**Activity:** Reproduce the full listing below unchanged, apart from the pictures.

**Dataset extract:**
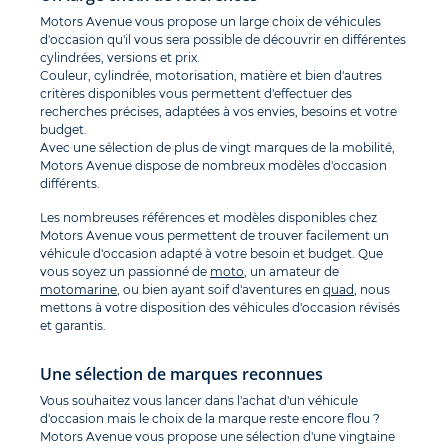
Motors Avenue vous propose un large choix de véhicules
d'occasion qu'il vous sera possible de découvrir en différentes
cylindrées, versions et prix.
Couleur, cylindrée, motorisation, matière et bien d'autres
critères disponibles vous permettent d'effectuer des
recherches précises, adaptées à vos envies, besoins et votre
budget.
Avec une sélection de plus de vingt marques de la mobilité,
Motors Avenue dispose de nombreux modèles d'occasion
différents.
Les nombreuses références et modèles disponibles chez
Motors Avenue vous permettent de trouver facilement un
véhicule d'occasion adapté à votre besoin et budget. Que
vous soyez un passionné de
moto
, un amateur de
motomarine
, ou bien ayant soif d'aventures en
quad
, nous
mettons à votre disposition des véhicules d'occasion révisés
et garantis.
Une sélection de marques reconnues
Vous souhaitez vous lancer dans l'achat d'un véhicule
d'occasion mais le choix de la marque reste encore flou ?
Motors Avenue vous propose une sélection d'une vingtaine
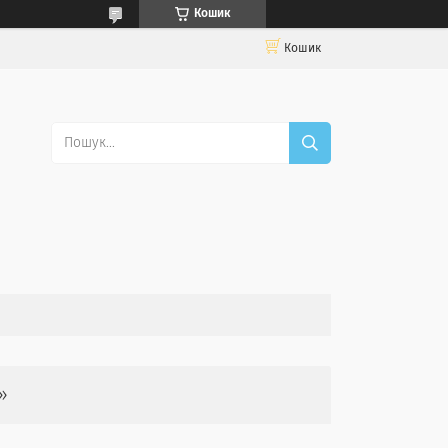
Кошик
Кошик
»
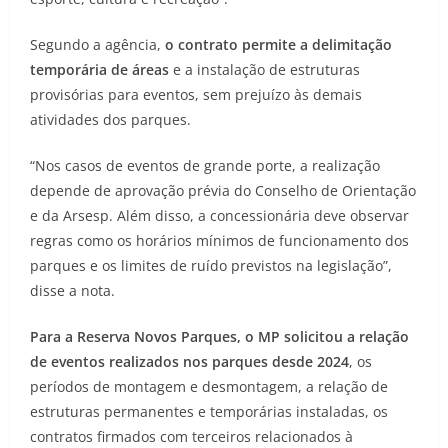
Segundo a agência,
o contrato permite a delimitação
temporária de áreas
e a instalação de estruturas
provisórias para eventos, sem prejuízo às demais
atividades dos parques.
“Nos casos de eventos de grande porte, a realização
depende de aprovação prévia do Conselho de Orientação
e da Arsesp. Além disso, a concessionária deve observar
regras como os horários mínimos de funcionamento dos
parques e os limites de ruído previstos na legislação”,
disse a nota.
Para a Reserva Novos Parques, o MP solicitou a relação
de eventos realizados nos parques desde 2024
, os
períodos de montagem e desmontagem, a relação de
estruturas permanentes e temporárias instaladas, os
contratos firmados com terceiros relacionados à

**Your response:**
Motors Avenue vous propose un large choix de véhicules
d'occasion qu'il vous sera possible de découvrir en différentes
cylindrées, versions et prix.
Couleur, cylindrée, motorisation, matière et bien d'autres
critères disponibles vous permettent d'effectuer des
recherches précises, adaptées à vos envies, besoins et votre
budget.
Avec une sélection de plus de vingt marques de la mobilité,
Motors Avenue dispose de nombreux modèles d'occasion
différents.
Les nombreuses références et modèles disponibles chez
Motors Avenue vous permettent de trouver facilement un
véhicule d'occasion adapté à votre besoin et budget. Que
vous soyez un passionné de
moto
, un amateur de
motomarine
, ou bien ayant soif d'aventures en
quad
, nous
mettons à votre disposition des véhicules d'occasion révisés
et garantis.
Une sélection de marques reconnues
Vous souhaitez vous lancer dans l'achat d'un véhicule
d'occasion mais le choix de la marque reste encore flou ?
Motors Avenue vous propose une sélection d'une vingtaine
Кошик
Кошик
»
Segundo a agência,
o contrato permite a delimitação
temporária de áreas
e a instalação de estruturas
provisórias para eventos, sem prejuízo às demais
atividades dos parques.
“Nos casos de eventos de grande porte, a realização
depende de aprovação prévia do Conselho de Orientação
e da Arsesp. Além disso, a concessionária deve observar
regras como os horários mínimos de funcionamento dos
parques e os limites de ruído previstos na legislação”,
disse a nota.
Para a Reserva Novos Parques, o MP solicitou a relação
de eventos realizados nos parques desde 2024
, os
períodos de montagem e desmontagem, a relação de
estruturas permanentes e temporárias instaladas, os
contratos firmados com terceiros relacionados à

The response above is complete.